Nonprofit promises and lack of transparency
These numbers contrast with the loud rhetoric at the start of the pandemic, chanting that companies would not reap profits during the pandemic and that they would provide the vaccines at cost. These commitments to ‘no-profit’ lacked clear and transparent terms. For example, companies could charge more once the outbreak or pandemic was considered over. Notably, Pfizer didn’t make such a promise, indicating its intentions to profit from the vaccines.
The issue of fairness becomes more compelling when we consider that taxpayers and public funds supported the initial scientific research. What does nonprofit refer to in this context?
Nevertheless, as US Congress representative Lloyd Doggett told Politico in 2020, “A drug company’s claim that it’s providing a vaccine at cost should be viewed with the same skepticism as that by a used car salesperson.”
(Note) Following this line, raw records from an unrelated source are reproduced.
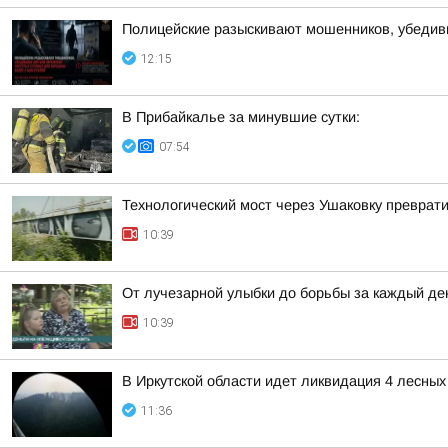
Полицейские разыскивают мошенников, убедив
12:15
В Прибайкалье за минувшие сутки:
07:54
Технологический мост через Ушаковку преврат
10:39
От лучезарной улыбки до борьбы за каждый де
10:39
В Иркутской области идет ликвидация 4 лесны
11:36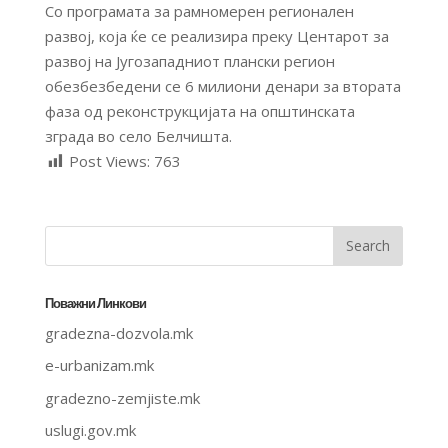
Со програмата за рамномерен регионален
развој, која ќе се реализира преку Центарот за
развој на Југозападниот плански регион
обезбезбедени се 6 милиони денари за втората
фаза од реконструкцијата на општинската
зграда во село Белчишта.
Post Views:
763
Поважни Линкови
gradezna-dozvola.mk
e-urbanizam.mk
gradezno-zemjiste.mk
uslugi.gov.mk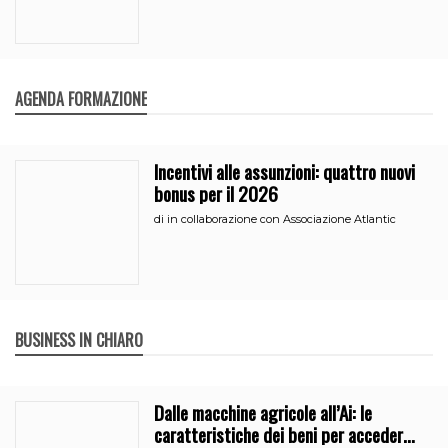
AGENDA FORMAZIONE
Incentivi alle assunzioni: quattro nuovi
bonus per il 2026
di
in collaborazione con Associazione Atlantic
BUSINESS IN CHIARO
Dalle macchine agricole all’Ai: le
caratteristiche dei beni per accedere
Unfairness and tax avoidance
Numbers aside, contrast these profit-driven actions with the companies mentioned above, legal actions against countries that attempt to improve public health by reducing pricing and introducing generic alternatives. In addition to pressing unfavorable deals with poorer countries, the companies pay minimal taxes on their profits, often evading them through tax havens.
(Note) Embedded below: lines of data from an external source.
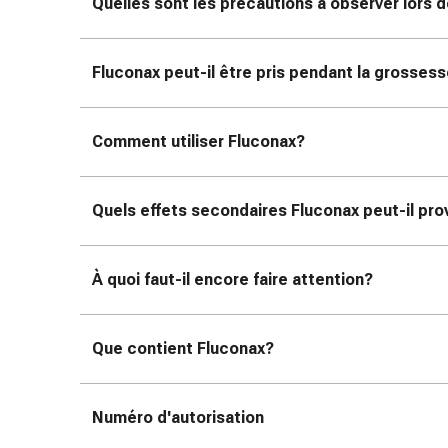
colle
Quelles sont les précautions à observer lors d
tissulaire
Pommade
Fluconax peut-il être pris pendant la grossess
vésicante
Tampons
médicaux
Comment utiliser Fluconax?
Yeux
et
oreilles
Quels effets secondaires Fluconax peut-il pr
Douleurs
auriculaires
Hygiène
À quoi faut-il encore faire attention?
des
oreilles
Gouttes
Que contient Fluconax?
ophtalmiques
Inflammation
oculaire
Numéro d'autorisation
Pansements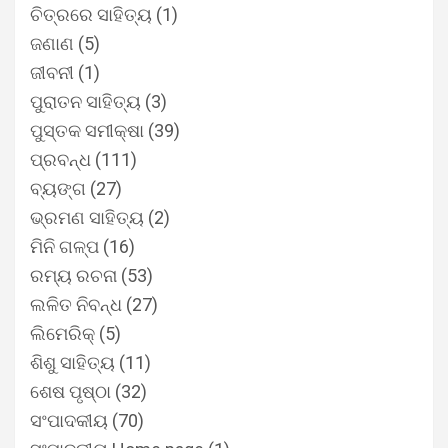
ଚିତ୍ରରେ ସାହିତ୍ୟ
(1)
ଜଣାଣ
(5)
ଜୀବନୀ
(1)
ପୁରାତନ ସାହିତ୍ୟ
(3)
ପୁସ୍ତକ ସମୀକ୍ଷା
(39)
ପ୍ରବନ୍ଧ
(111)
ବ୍ୟଙ୍ଗ
(27)
ଭ୍ରମଣ ସାହିତ୍ୟ
(2)
ମିନି ଗଳ୍ପ
(16)
ରମ୍ୟ ରଚନା
(53)
ଲଳିତ ନିବନ୍ଧ
(27)
ଲିମେରିକ୍
(5)
ଶିଶୁ ସାହିତ୍ୟ
(11)
ଶେଷ ପୃଷ୍ଠା
(32)
ସଂପାଦକୀୟ
(70)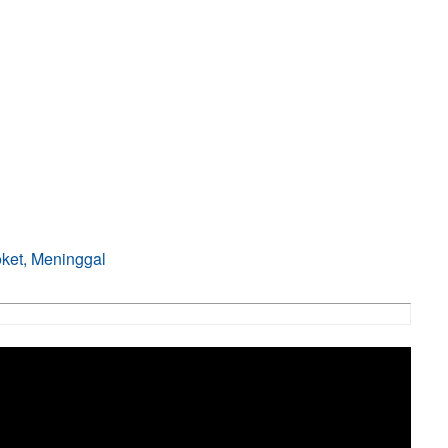
oket, Meninggal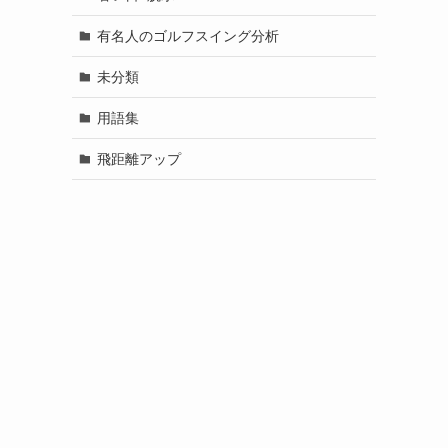
有名人のゴルフスイング分析
未分類
用語集
飛距離アップ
The profit motives in the pharmaceutical industry can lead to suspicion and skepticism, sometimes fostering narratives that portray science and healthcare as having concealed agendas. Acknowledging these concerns and delving into the challenges they present for the reputation of science and healthcare is essential.
In pharma, we trust?
Considering all these characteristics, rather than people questioning science, does Hotez mean specific scientific areas influenced by conflicts of interest when he speaks of a rise of anti-science? Could he be alluding to individuals or entities who exploit an already flawed system to manipulate the course of science, including certain politicians and pseudoscientific companies? With a profit-driven healthcare system, it’s easy to imagine why the lines may get blurred.
According to Edelman’s annual trust barometer, people in the United States distrust the pharmaceutical industry. This trend is consistent with other Western countries, including Canada, France, and Germany.
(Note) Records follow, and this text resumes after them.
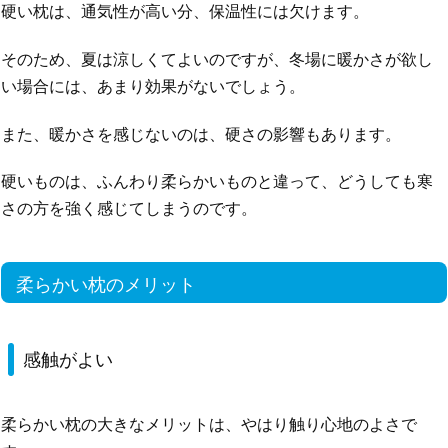
硬い枕は、通気性が高い分、保温性には欠けます。
そのため、夏は涼しくてよいのですが、冬場に暖かさが欲し
い場合には、あまり効果がないでしょう。
また、暖かさを感じないのは、硬さの影響もあります。
硬いものは、ふんわり柔らかいものと違って、どうしても寒
さの方を強く感じてしまうのです。
柔らかい枕のメリット
感触がよい
柔らかい枕の大きなメリットは、やはり触り心地のよさで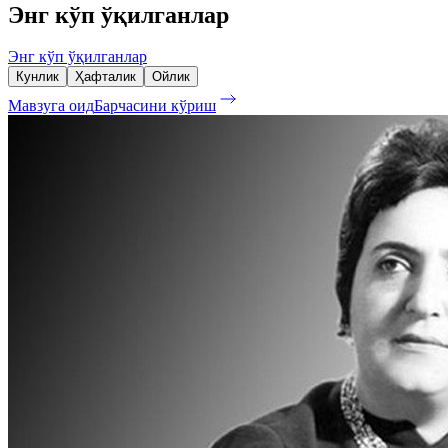
Энг кўп ўқилганлар
Энг кўп ўқилганлар
Кунлик
Ҳафталик
Ойлик
Мавзуга оид
Барчасини кўриш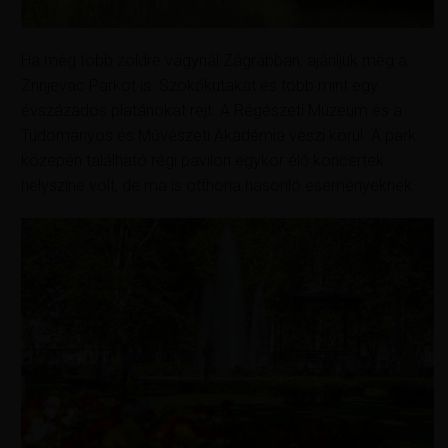
Ha még több zöldre vágynál Zágrábban, ajánljuk még a
Zrinjevac Parkot is. Szökőkutakat és több mint egy
évszázados platánokat rejt. A Régészeti Múzeum és a
Tudományos és Művészeti Akadémia veszi körül. A park
közepén található régi pavilon egykor élő koncertek
helyszíne volt, de ma is otthona hasonló eseményeknek.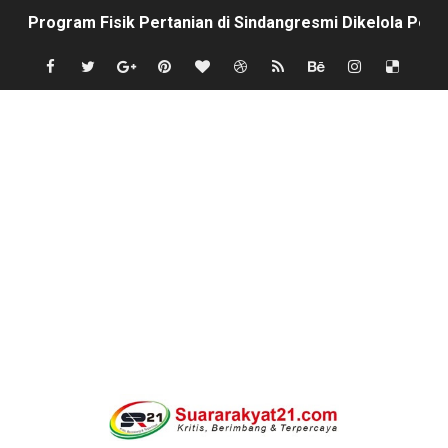
Program Fisik Pertanian di Sindangresmi Dikelola Per
Peringati Kemerdekaan Indonesia ke-81, Bukan Sekada
Tanpa Papan Informasi & Identitas, Program Pertanian 
BPN PAREPARE: SERTIFIKAT DISERAHKAN TANPA IZIN,
Profesor Minta Presiden RI Perintahkan Semua Aparatu
BM PAN Kabupaten Pandeglang Gelar "Goes To School
Kapolres Sanggau AKBP Kadek Ary Mahardika Kunjungi P
Satu Keluarga di Kp. Caringinlor Tinggal di Rumah Tak 
Proyek Revitalisasi PAUD KB Al-Hikmah Serang Rp361 J
Disaksikan CEO Bos Papua Barat, turnamen sepak bola 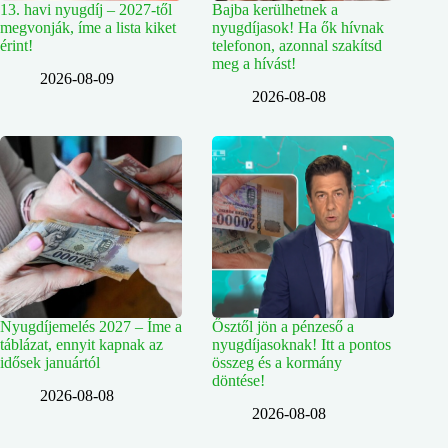
13. havi nyugdíj – 2027-től
Bajba kerülhetnek a
megvonják, íme a lista kiket
nyugdíjasok! Ha ők hívnak
érint!
telefonon, azonnal szakítsd
meg a hívást!
2026-08-09
2026-08-08
Nyugdíjemelés 2027 – Íme a
Ősztől jön a pénzeső a
táblázat, ennyit kapnak az
nyugdíjasoknak! Itt a pontos
idősek januártól
összeg és a kormány
döntése!
2026-08-08
2026-08-08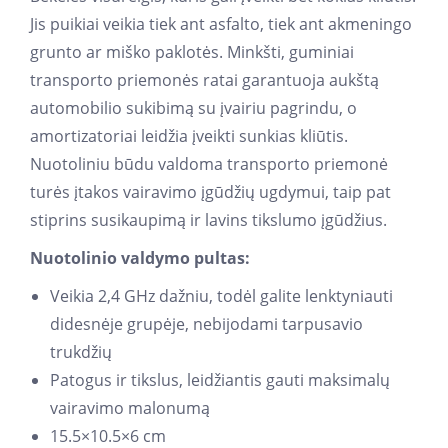
Jis puikiai veikia tiek ant asfalto, tiek ant akmeningo
grunto ar miško paklotės. Minkšti, guminiai
transporto priemonės ratai garantuoja aukštą
automobilio sukibimą su įvairiu pagrindu, o
amortizatoriai leidžia įveikti sunkias kliūtis.
Nuotoliniu būdu valdoma transporto priemonė
turės įtakos vairavimo įgūdžių ugdymui, taip pat
stiprins susikaupimą ir lavins tikslumo įgūdžius.
Nuotolinio valdymo pultas:
Veikia 2,4 GHz dažniu, todėl galite lenktyniauti
didesnėje grupėje, nebijodami tarpusavio
trukdžių
Patogus ir tikslus, leidžiantis gauti maksimalų
vairavimo malonumą
15.5×10.5×6 cm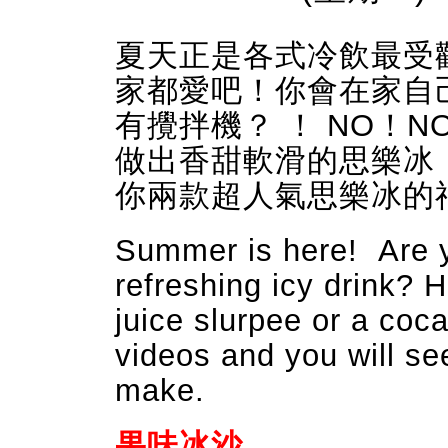
夏天正是各式冷飲最受
家都愛吧！你會在家自己
有攪拌機？ ！ NO！
做出香甜軟滑的思樂冰
你兩款超人氣思樂冰的
Summer is here! Are y
refreshing icy drink? 
juice slurpee or a coc
videos and you will se
make.
果味冰沙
While the reasons for varying levels of trust in the pharmaceutical sector in different countries are complex and not discussed here, it is noteworthy that, even though people may express skepticism toward the pharmaceutical industry, they do not necessarily distrust science. Instead, their skepticism appears directed at the opaque aspects of science.
Working for a more transparent science
In conclusion, the rise of anti-science sentiments is a complex issue requiring careful examination and specificity. The root causes of distrust often stem from a lack of transparency and conflicts of interest in specific scientific areas, particularly within the pharmaceutical industry. Ultimately, the problem is not inherently “anti-science” but rather “anti-opaque-science” or “anti-conflict-of-interest-science.”
We must prioritize transparency and ethical practices to address this issue and rebuild public trust in science. It is essential for scientists and institutions to actively address conflicts of interest, promote clear and open communication, and ensure that financial gains do not overshadow public interests. Perhaps effective policy changes can provide the framework to address transparency issues and minimize conflicts of interest. In the next part of the Anti-science series, we’ll closely examine the Ivory Tower of science, where some scientists may denounce ideas that challenge the established narratives.